Dataset entries
__________

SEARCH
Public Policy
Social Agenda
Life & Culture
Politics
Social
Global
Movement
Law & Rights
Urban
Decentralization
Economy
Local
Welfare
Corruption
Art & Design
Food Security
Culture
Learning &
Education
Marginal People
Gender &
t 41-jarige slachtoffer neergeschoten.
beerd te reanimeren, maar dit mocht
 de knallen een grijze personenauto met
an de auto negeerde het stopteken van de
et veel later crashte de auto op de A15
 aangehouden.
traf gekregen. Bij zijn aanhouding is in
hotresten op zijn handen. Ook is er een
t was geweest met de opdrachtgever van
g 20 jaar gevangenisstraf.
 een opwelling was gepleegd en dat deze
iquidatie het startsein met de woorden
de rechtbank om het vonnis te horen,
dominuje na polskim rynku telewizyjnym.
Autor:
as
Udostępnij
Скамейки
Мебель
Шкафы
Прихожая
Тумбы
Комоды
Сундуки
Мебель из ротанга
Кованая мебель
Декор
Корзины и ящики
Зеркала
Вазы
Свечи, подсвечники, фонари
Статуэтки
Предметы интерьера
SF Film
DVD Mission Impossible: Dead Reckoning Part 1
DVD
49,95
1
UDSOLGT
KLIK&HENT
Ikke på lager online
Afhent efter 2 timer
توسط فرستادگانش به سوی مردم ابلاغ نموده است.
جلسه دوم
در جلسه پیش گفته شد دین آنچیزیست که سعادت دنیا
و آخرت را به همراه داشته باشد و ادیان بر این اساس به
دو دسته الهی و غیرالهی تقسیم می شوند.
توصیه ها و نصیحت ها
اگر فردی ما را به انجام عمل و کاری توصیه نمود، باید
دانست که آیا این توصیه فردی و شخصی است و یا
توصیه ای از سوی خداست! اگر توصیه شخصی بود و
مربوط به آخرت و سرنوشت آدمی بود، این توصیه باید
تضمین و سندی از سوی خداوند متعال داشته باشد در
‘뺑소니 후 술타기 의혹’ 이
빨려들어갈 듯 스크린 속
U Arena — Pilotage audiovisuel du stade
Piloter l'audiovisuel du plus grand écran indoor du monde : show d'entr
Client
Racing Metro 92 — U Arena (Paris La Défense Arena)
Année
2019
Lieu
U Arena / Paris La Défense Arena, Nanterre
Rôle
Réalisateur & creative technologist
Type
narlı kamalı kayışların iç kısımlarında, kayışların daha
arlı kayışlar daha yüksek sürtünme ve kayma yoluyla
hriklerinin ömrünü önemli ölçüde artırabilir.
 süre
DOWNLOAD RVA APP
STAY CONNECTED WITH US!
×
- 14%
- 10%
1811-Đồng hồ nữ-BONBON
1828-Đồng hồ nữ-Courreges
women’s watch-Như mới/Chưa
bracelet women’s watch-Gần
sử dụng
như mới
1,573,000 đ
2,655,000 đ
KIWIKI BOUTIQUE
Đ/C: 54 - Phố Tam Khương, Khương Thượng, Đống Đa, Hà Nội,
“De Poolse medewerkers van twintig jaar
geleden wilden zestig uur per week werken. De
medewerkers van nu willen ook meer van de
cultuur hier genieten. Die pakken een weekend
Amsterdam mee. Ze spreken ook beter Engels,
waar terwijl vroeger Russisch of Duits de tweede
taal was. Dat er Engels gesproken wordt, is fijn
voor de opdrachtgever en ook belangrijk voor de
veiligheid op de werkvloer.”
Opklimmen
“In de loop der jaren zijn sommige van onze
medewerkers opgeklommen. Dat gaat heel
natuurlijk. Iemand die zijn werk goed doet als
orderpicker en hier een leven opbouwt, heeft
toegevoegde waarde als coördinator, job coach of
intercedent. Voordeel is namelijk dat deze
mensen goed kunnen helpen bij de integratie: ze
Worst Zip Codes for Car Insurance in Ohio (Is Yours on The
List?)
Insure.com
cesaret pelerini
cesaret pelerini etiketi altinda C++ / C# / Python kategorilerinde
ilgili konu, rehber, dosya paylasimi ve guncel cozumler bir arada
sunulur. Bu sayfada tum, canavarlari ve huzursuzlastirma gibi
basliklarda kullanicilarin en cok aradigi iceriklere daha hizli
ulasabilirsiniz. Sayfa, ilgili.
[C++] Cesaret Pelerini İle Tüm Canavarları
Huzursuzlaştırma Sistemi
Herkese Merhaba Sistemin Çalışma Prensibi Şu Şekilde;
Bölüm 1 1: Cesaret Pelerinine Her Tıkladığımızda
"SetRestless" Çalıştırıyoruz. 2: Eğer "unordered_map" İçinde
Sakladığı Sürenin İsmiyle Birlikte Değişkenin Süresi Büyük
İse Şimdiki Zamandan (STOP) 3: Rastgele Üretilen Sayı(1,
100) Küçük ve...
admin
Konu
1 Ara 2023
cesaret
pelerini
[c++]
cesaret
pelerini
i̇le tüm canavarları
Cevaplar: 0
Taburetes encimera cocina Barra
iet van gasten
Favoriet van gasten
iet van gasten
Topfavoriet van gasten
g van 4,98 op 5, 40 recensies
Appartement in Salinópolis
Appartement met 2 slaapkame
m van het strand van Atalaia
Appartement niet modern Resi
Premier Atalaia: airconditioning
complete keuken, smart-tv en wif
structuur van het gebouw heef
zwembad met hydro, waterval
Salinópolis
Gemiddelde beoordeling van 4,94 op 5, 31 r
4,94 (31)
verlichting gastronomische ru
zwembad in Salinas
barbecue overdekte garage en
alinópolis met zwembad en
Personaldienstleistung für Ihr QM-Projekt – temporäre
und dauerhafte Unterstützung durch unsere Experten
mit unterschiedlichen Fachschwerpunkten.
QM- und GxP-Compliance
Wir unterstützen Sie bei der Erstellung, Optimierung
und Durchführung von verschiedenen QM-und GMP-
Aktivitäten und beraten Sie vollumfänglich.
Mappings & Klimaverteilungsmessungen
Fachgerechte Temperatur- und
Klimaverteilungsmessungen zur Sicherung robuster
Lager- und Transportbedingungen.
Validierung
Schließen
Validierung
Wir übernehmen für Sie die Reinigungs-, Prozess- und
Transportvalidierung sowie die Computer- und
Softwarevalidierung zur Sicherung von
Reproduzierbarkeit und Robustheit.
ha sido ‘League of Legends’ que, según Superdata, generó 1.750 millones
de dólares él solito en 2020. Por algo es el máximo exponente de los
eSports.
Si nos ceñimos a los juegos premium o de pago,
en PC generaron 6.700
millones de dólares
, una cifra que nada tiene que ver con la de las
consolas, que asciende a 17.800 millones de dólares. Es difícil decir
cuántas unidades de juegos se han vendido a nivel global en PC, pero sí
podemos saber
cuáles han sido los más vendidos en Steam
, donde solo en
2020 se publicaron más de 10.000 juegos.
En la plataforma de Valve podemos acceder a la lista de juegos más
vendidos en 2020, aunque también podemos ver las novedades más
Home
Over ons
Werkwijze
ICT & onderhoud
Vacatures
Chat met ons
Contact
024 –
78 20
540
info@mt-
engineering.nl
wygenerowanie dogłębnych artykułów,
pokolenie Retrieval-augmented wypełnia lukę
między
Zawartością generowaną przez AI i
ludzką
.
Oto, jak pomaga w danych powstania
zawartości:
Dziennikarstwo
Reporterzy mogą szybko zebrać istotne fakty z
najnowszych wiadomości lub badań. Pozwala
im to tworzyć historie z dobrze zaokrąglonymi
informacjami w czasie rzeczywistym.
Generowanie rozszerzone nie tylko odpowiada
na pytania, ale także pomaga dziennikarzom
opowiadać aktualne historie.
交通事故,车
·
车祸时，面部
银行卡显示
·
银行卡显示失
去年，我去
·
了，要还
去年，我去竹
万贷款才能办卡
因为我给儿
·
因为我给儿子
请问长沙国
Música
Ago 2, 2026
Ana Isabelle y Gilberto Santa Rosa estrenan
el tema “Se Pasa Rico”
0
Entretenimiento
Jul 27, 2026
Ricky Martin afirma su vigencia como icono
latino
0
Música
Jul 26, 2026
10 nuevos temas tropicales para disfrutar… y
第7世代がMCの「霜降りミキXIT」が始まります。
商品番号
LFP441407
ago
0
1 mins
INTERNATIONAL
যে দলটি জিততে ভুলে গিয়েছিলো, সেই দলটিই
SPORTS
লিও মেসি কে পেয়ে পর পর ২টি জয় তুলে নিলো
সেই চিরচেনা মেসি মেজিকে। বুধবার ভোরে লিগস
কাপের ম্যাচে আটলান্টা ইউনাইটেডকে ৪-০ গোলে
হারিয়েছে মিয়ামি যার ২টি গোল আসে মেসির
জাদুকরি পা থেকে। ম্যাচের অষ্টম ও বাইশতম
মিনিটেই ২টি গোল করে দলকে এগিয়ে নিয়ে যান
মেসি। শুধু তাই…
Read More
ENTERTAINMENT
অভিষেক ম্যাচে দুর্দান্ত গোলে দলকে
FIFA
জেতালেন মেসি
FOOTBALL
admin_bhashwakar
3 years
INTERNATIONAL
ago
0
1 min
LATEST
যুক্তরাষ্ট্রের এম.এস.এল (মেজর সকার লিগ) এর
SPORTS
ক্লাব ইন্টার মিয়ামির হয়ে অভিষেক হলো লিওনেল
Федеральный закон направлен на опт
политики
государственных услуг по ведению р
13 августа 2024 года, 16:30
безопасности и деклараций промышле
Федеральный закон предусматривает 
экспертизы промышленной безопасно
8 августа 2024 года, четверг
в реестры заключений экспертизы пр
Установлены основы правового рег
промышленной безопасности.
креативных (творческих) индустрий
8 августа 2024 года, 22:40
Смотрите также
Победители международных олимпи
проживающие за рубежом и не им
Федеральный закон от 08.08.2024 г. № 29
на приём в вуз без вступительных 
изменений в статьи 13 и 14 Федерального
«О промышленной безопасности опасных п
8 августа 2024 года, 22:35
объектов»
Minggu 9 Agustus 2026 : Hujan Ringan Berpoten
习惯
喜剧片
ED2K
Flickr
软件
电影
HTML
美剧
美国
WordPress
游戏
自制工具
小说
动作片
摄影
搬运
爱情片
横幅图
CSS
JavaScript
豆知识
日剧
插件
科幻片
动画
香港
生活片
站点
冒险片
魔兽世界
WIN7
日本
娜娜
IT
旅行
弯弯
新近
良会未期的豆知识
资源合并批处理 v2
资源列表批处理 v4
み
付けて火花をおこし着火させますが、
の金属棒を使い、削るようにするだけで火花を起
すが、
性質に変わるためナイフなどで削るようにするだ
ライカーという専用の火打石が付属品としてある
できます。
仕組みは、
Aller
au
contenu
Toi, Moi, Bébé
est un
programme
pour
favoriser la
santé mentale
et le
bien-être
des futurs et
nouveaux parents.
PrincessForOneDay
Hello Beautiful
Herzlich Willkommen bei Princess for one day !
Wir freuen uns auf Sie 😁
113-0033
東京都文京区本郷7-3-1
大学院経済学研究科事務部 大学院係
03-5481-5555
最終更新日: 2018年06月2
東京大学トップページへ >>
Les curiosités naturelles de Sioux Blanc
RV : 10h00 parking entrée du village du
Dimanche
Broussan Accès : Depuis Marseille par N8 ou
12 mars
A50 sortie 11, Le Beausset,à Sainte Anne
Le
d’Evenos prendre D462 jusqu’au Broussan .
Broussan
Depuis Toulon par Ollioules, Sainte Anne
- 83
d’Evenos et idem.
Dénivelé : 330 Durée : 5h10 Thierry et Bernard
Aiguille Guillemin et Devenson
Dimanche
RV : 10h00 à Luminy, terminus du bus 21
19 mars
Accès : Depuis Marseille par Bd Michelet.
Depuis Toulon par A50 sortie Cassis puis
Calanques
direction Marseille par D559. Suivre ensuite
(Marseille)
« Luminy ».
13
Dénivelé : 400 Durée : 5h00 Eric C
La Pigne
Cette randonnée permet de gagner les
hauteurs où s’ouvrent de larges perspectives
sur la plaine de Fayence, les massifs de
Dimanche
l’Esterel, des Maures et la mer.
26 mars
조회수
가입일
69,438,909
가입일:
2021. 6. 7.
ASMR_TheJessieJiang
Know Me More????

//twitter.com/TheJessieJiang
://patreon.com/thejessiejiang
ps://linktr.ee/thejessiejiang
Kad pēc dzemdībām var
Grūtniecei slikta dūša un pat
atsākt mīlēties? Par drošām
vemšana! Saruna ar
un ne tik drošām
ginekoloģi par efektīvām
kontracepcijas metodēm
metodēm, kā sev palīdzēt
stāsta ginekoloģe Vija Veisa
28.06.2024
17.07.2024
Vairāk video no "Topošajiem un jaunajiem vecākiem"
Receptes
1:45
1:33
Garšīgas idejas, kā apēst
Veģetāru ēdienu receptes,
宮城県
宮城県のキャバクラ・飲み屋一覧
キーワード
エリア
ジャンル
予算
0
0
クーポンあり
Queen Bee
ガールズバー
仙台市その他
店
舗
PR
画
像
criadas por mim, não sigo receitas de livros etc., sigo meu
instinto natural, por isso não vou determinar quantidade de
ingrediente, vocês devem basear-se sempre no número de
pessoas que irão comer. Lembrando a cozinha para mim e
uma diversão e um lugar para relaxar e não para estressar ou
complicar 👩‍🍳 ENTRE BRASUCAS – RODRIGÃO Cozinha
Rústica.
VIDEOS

__________

## To do:
Print only the lines from the top of the data above down to the line holding "traf gekregen. Bij zijn aanhouding is in", inclusive.

## Task output:
SEARCH
Public Policy
Social Agenda
Life & Culture
Politics
Social
Global
Movement
Law & Rights
Urban
Decentralization
Economy
Local
Welfare
Corruption
Art & Design
Food Security
Culture
Learning &
Education
Marginal People
Gender &
t 41-jarige slachtoffer neergeschoten.
beerd te reanimeren, maar dit mocht
 de knallen een grijze personenauto met
an de auto negeerde het stopteken van de
et veel later crashte de auto op de A15
 aangehouden.
traf gekregen. Bij zijn aanhouding is in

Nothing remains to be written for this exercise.